L'autre 7 octobre, journée mondiale de l'architecture, l'Ordre des Architectes m'a offert une tribune pour plaider, une énième fois, la cause de la «Trano Gasy».
Ces «Trano Gasy», qui montent à l'assaut d'Ambondrona ou de Faravohitra, qu'on rencontre à Andravoahangy-Ambony ou Ankaditapaka, et dont on salue les derniers représentants sur la Haute-Ville, donnent son cachet à l'Iarivo des poètes, l'Analamanga des Kalon'ny Fahiny, «Tana» pour les intimes.
Contrairement à nombre de villes des pays colonisés, Antananarivo avait son identité visuelle, et donc architecturale, bien avant le débarquement des administrateurs coloniaux en 1896. Cette identité visuelle s'estompe malheureusement chaque jour. Ignorance des propriétaires, impuissance ou indifférence des pouvoirs publics, contraintes alimentaires bien connues, se conjuguent pour assassiner l'Antananarivo qu'on aime.

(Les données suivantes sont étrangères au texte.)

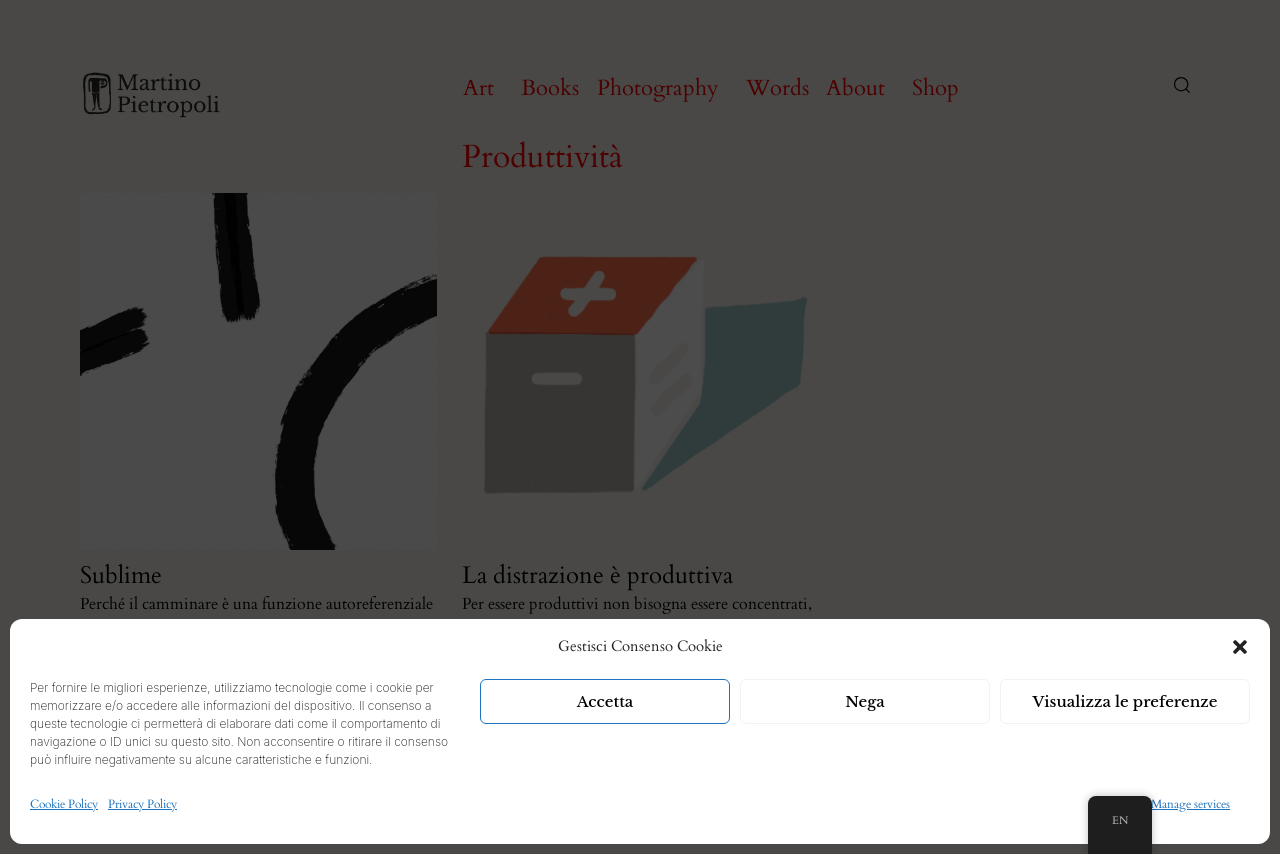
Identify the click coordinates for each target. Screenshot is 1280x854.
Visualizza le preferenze (1125, 701)
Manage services (1190, 804)
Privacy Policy (142, 804)
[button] (1240, 647)
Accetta (605, 701)
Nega (865, 701)
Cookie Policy (64, 804)
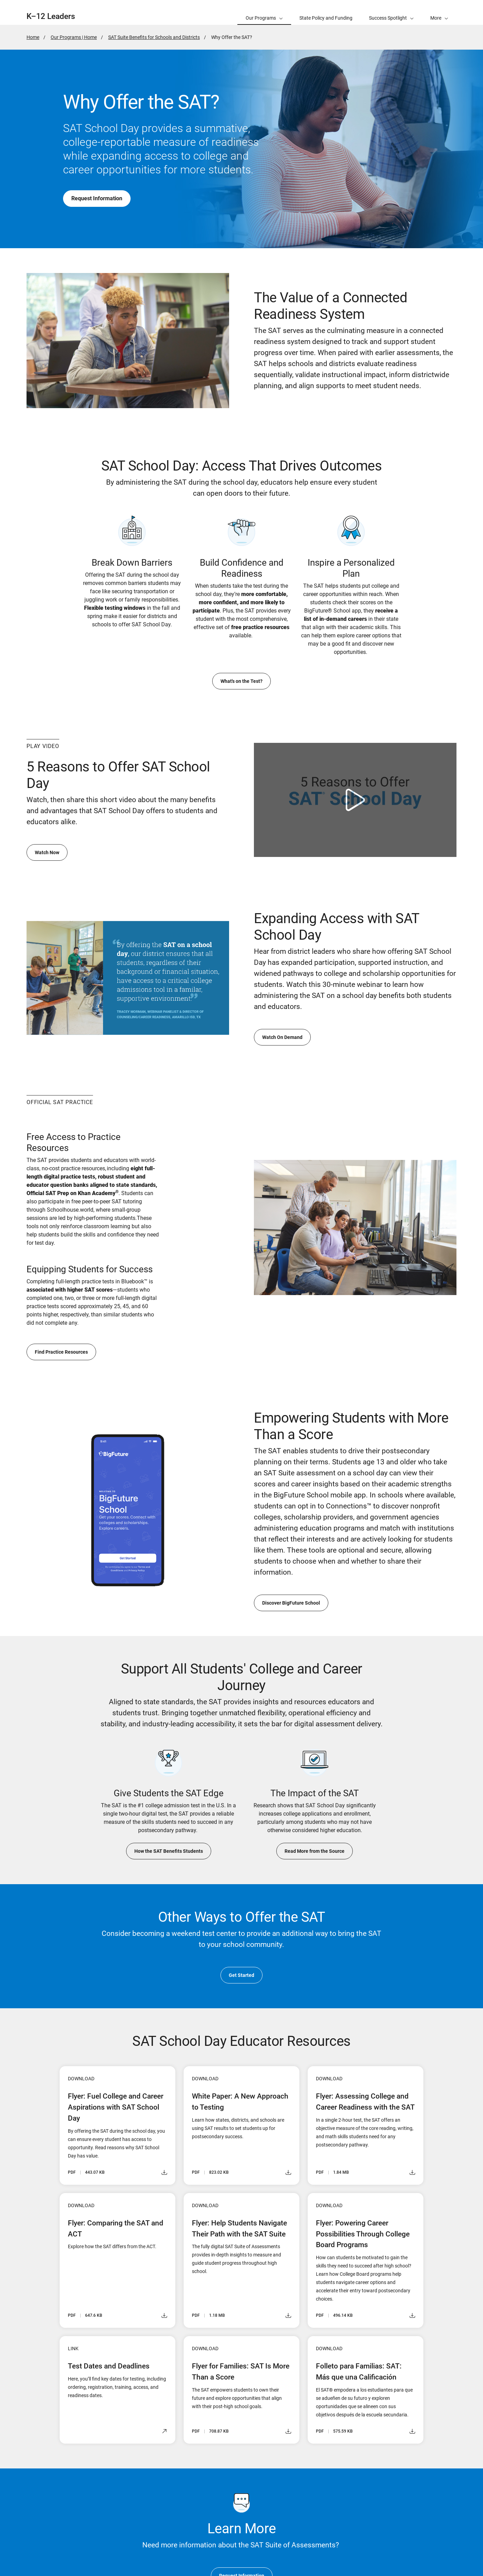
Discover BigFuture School (291, 1603)
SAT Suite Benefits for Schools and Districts (154, 37)
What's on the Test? (241, 681)
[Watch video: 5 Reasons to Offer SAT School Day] (355, 800)
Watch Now (47, 852)
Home (33, 37)
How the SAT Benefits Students (168, 1851)
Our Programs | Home (74, 37)
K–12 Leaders (51, 16)
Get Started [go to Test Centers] (241, 1975)
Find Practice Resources (61, 1352)
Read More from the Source (315, 1851)
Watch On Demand (282, 1037)
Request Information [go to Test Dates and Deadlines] (96, 198)
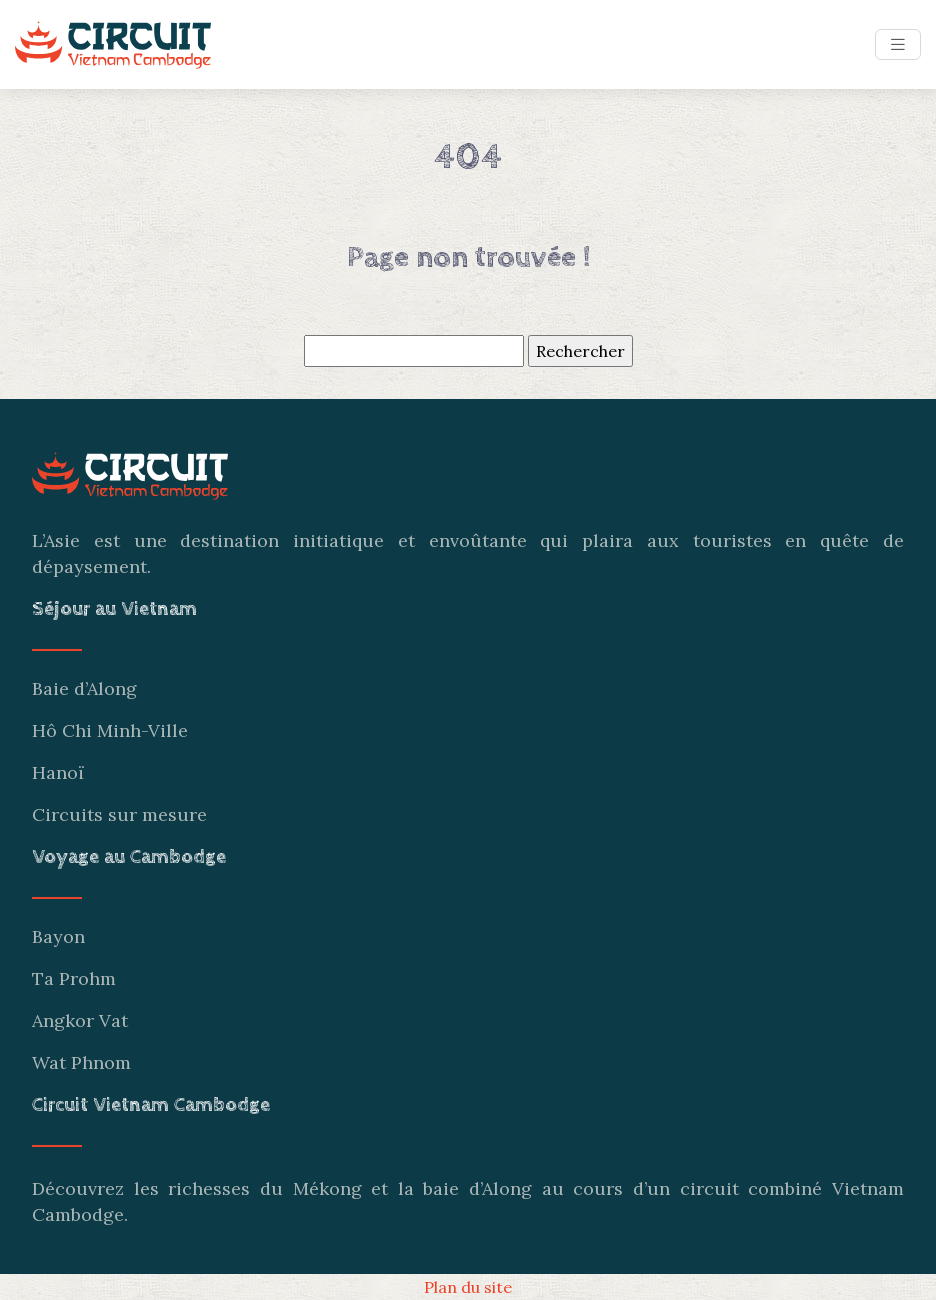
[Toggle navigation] (898, 44)
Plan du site (468, 1287)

Quand le Maire Naina Andriantsitohaina avait fait installer une «Trano Gasy» au jardin d'Ambohijatovo ou sur la place d'Antsahatsiroa, il s'inscrivait dans la démarche dite du «carreau cassé», rendue populaire par un autre Maire, Rudy Giuliani, à la tête de New York de 1994 à 2001 : quand on laisse une vitre brisée à une fenêtre, l'impression d'abandon livrera tout le bâtiment, et bientôt le quartier, jusqu'à toute la ville, et en définitive le pays, à la dégradation générale.
Chaque «Trano Gasy» qui disparaît devient un «carreau cassé» dans le paysage tananarivien. Il faut rapidement remettre de la «Trano Gasy», spectacle de l'éducation au beau et à l'esthétique dans les esprits. Une «Trano Gasy» pour occuper le terrain qui, sinon, serait livré à un hangar, quelque chose de juste utilitaire et très rentable au mètre carré.
J'ai ici une pensée émue pour cette «Trano Gasy» d'Andravoahangy saccagée par son nouvel acheteur qui voulait un espace de stockage pour ses balles de friperies. Je songe à ces deux «Trano Gasy» à Ambanidia, sans autre prétention que d'exister, à l'ombre du cube de béton qui a poussé comme un champignon. Même «modernité» très envahissante comme cette autre tour de verre et d'alu, à Ankadifotsy, bâtie sur la moitié d'une «Trano Gasy» victime de déchirures familiales.
Partie d'Antananarivo, cette architecture a essaimé dans le Grand Tana, sur les collines de l'Imerina, le long d'un axe qui mène à Fianarantsoa. Au bord du lac Alaotra, même à Maevatanàna et ailleurs encore. Quand on édite des cartes postales, quand on peint un tableau, quand on «dessine-moi Antananarivo», c'est toujours la «Trano Gasy» qu'on met en scène. Sans ses «Trano Gasy», heureux syncrétisme architectural du 19ème siècle, Antananarivo ne serait plus Antananarivo, unique parce que différente.